Upon graduating, 134th in his class of 164, from the Academy in June 1915, Prichard received the rank of second lieutenant and was assigned to the 1st Infantry Regiment. He served at Eagle Pass, Texas, from September 1915 to April 1916 and participated in the Pancho Villa Expedition into Mexico from April to August 1916. While serving in Mexico, Prichard was promoted to the rank of first lieutenant. Prichard returned to West Point for temporary duty during the fall of 1916 but returned to Mexico from December through February 1917.

===World War I===
In May 1917, a month following the American entry into World War I, Prichard was promoted to the rank of captain of the Infantry Branch. He sailed for the Western Front via England on January 8, 1918. He entered Germany with the Army of Occupation via Belgium and Luxembourg and served in Germany and France through June 1919.

===World War II===
Prichard remained lifelong friends with his backfield partner, Dwight D. "Ike" Eisenhower. Eisenhower later recalled that he looked for "natural leaders" from the ranks of football. Eisenhower believed that football, more than any other sport, instilled the belief that victory comes from teamwork and dedication. He identified Prichard as one of the officers with football background who had "measured up" during the war.

Choosing to remain in the army in the period between the wars, he attended the United States Army War College from September 1939 until June 1940.

During World War II, Prichard served as the Commanding Officer (CO) of the 27th Field Artillery Regiment from 1940–41, and received a promotion to colonel in the Army of the United States (AUS) on April 26, 1941. He served as chief of staff of the 4th Armored Division from 1941–42. On February 16, 1942 he was promoted to the rank of brigadier general (AUS). and was again promoted, on September 9, to major general (AUS). At the same time he was made Commanding General (CG) of the 14th Armored Division, a post he held until July 1944. From July 1944 until September 1945, after the end of World War II in Europe, he was the CG of the 1st "Old Ironsides" Armored Division during the Italian campaign, including the Battle of the Gothic Line, Po Valley and the Spring 1945 offensive in Italy.
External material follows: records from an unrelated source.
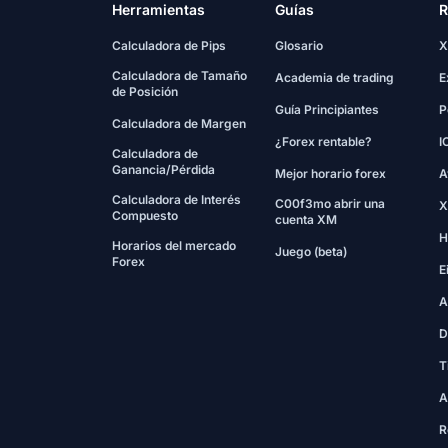
Herramientas
Guías
R
Calculadora de Pips
Glosario
X
Calculadora de Tamaño
Academia de trading
E
de Posición
Guía Principiantes
P
Calculadora de Margen
¿Forex rentable?
I
Calculadora de
Ganancia/Pérdida
Mejor horario forex
A
Calculadora de Interés
C00f3mo abrir una
X
Compuesto
cuenta XM
H
Horarios del mercado
Juego (beta)
Forex
E
A
D
T
A
R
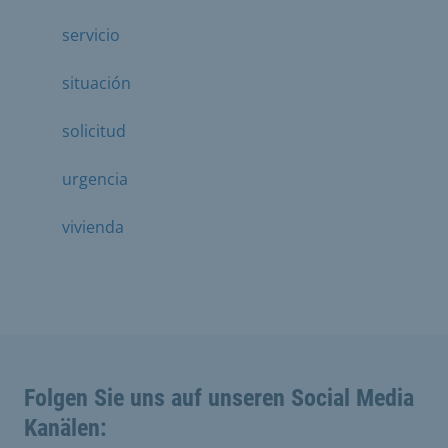
servicio
situación
solicitud
urgencia
vivienda
Folgen Sie uns auf unseren Social Media
Kanälen:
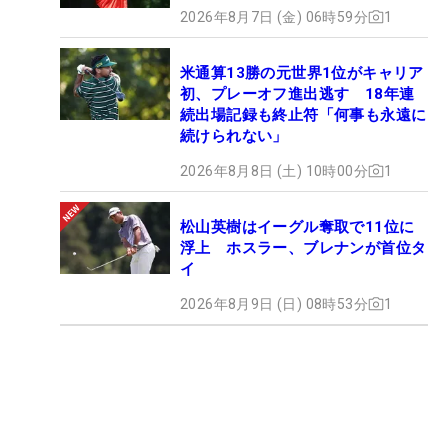
2026年8月7日 (金) 06時59分
1
米通算13勝の元世界1位がキャリア
初、プレーオフ進出逃す 18年連
続出場記録も終止符「何事も永遠に
続けられない」
2026年8月8日 (土) 10時00分
1
松山英樹はイーグル奪取で11位に
浮上 ホスラー、ブレナンが首位タ
イ
2026年8月9日 (日) 08時53分
1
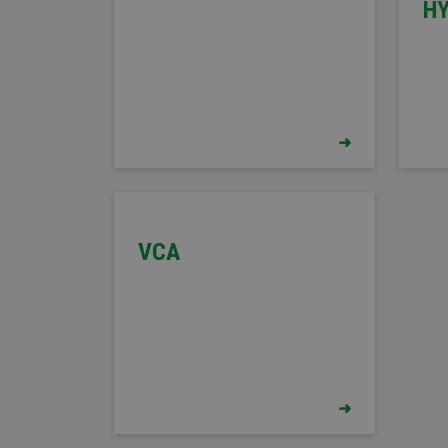
HY
VCA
Prichard and Eisenhower exchanged correspondence during the war. Shortly after the United States entered the war, in December 1941, Eisenhower wrote a letter to Prichard in which he confided, "this is a long tough road we have to travel." In an oft-quoted passage, Eisenhower continued his comments to Prichard, noting that, "men that can do things are going to be sought out just as surely as the sun rises in the morning," and, "fake reputations, habits of glib and clever speech, and glittering surface performances are going to be discovered."

During the Battle of the Bulge in late December 1944, Prichard wrote to Eisenhower, reminding him of what their football coach had taught them: "If things break badly or go against you -- stay with it all the harder." Eisenhower's biographer, Matthew Holland, later wrote that Eisenhower had learned important lessons on the football playing field at West Point, and concluded: "World War II was won on the playing fields of West Point, and Ike would prove to be the quarterback of the winning team."

After World War II, Prichard became the Chief of the Army Public Information Division. In February 1949, President Harry S. Truman promoted Prichard from the permanent rank of brigadier general to major general.

==Death and funeral==
Prichard was killed in a yacht explosion in July 1949. He was part of a group that had boarded the yacht Halcyon for a picnic cruise on the Potomac River in Washington, D.C. The craft was within yards of the dock at the Corinthian Yacht Club when an explosion destroyed the vessel. Prichard was thrown into the Potomac and killed instantly. Navy Commodore Wilfred Painter was also killed in the blast. Philadelphia soldier, diplomat and socialite Col. Anthony Joseph Drexel Biddle, Jr. dove into the Potomac in an effort to save Prichard and recovered his body.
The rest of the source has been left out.